[Haskell-cafe] Combining ST with STM

Thomas Koster tkoster at gmail.com
Tue Feb 9 06:20:06 UTC 2016


On 9 February 2016 at 14:43, Thomas Koster <tkoster at gmail.com> wrote:
> I have an STM transaction that needs some private, temporary state.
> The most obvious way is to simply pass pure state as arguments, but
> for efficiency, I would like this state to be some kind of mutable
> array, like STArray.
>
> I know, STM has TVars and TArray, but since this state is private to
> the transaction, I am wondering if using TVars/TArrays for private
> state might be overkill that will unnecessarily slow down the STM
> commit process. The private state is, by definition, not shared, so
> including it in the STM log and commit process is, as far as I can
> tell, pointless.
>
> ST and STArray still appear to be the most appropriate tools for the
> private state, because STRefs and STArrays really, really are private.
>
> So this basically means I want to interleave ST and STM in a "safe"
> way. That is, if the STM transaction retries, I want the ST state to
> be vaporised as well.
>
> Ideally, I would love to be able to say something like this:
>
> -- | Copy the value from the shared TVar into the private STRef.
> load :: TVar a -> STRef a -> STSTM s ()
> load shared private = do
>   value <- liftSTM (readTVar shared)
>   liftST (writeSTRef private value)
>
> Naturally, that STRef must originate from a call to newSTRef earlier
> in the same transaction and is private to it, just like the real ST
> monad. As far as I can tell, I am not trying to weaken either ST or
> STM in any way here.
>
> I found the STMonadTrans package on Hackage [1] that claims to
> implement ST as a monad transformer, STT, which sounds close to what I
> want.
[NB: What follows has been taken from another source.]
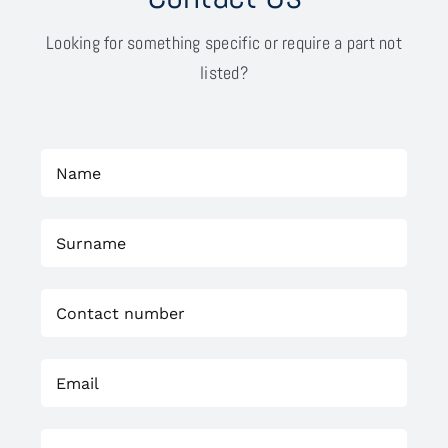
Looking for something specific or require a part not
listed?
While its documentation does not mention STM, it does say that
> some monads are unsafe to use as a base monad for STT.
>
> Is STMonadTrans safe to use with STM?
>
> [1] https://hackage.haskell.org/package/STMonadTrans

On 9 February 2016 at 15:16, Ryan Yates <fryguybob at gmail.com> wrote:
> I also have found need for what I think you are describing but only in the
> context of transactional arrays where there are multiple fields to
> initialize while I know that the array is private to the creating thread.
> For now I'm adding the primitives I need as I go, but I would like to have
> better safer story.  You might be interested in how the stm-containers
> package uses ST to build internal nodes in transactions [1], [2].
>
> [1]:
> https://github.com/nikita-volkov/stm-containers/blob/master/library/STMContainers/HAMT/Nodes.hs#L36
> [2]:
> https://github.com/nikita-volkov/stm-containers/blob/master/library/STMContainers/WordArray.hs#L118

Thank you Ryan.

Indeed, it is by experimenting with stm-containers that the need for
mixing ST and STM arose. Where the previous iteration of my program
used plain ST transactions serialized with an MVar, I am experimenting
with stm-containers with the hope that I will see improved throughput
for transactions that do not overlap, which, I believe, could complete
in parallel, at least some of the time.

It seems stm-containers itself uses unsafeFreezeArray from the
"primitive" package. One difference though is that while my private
array would be thawed, modified and refrozen regularly, the
stm-containers WordArray stays immutable (not thawed) once frozen, as
far as I can tell.

Since I am using only a single array for the entire private state,
sprinkling some runST calls with unsafeThawArray/unsafeFreezeArray in
my STM transaction may be enough for my needs, as long as I am
exceptionally careful not to leak one of these arrays into or out of
any STM transaction demarcated by the "atomically" block. If anybody
knows of any reason why I should abort this idea, please speak up.

I noticed also that Data.Array.Unsafe in base also has unsafe freezing
and thawing. Is there a reason to use one over the other?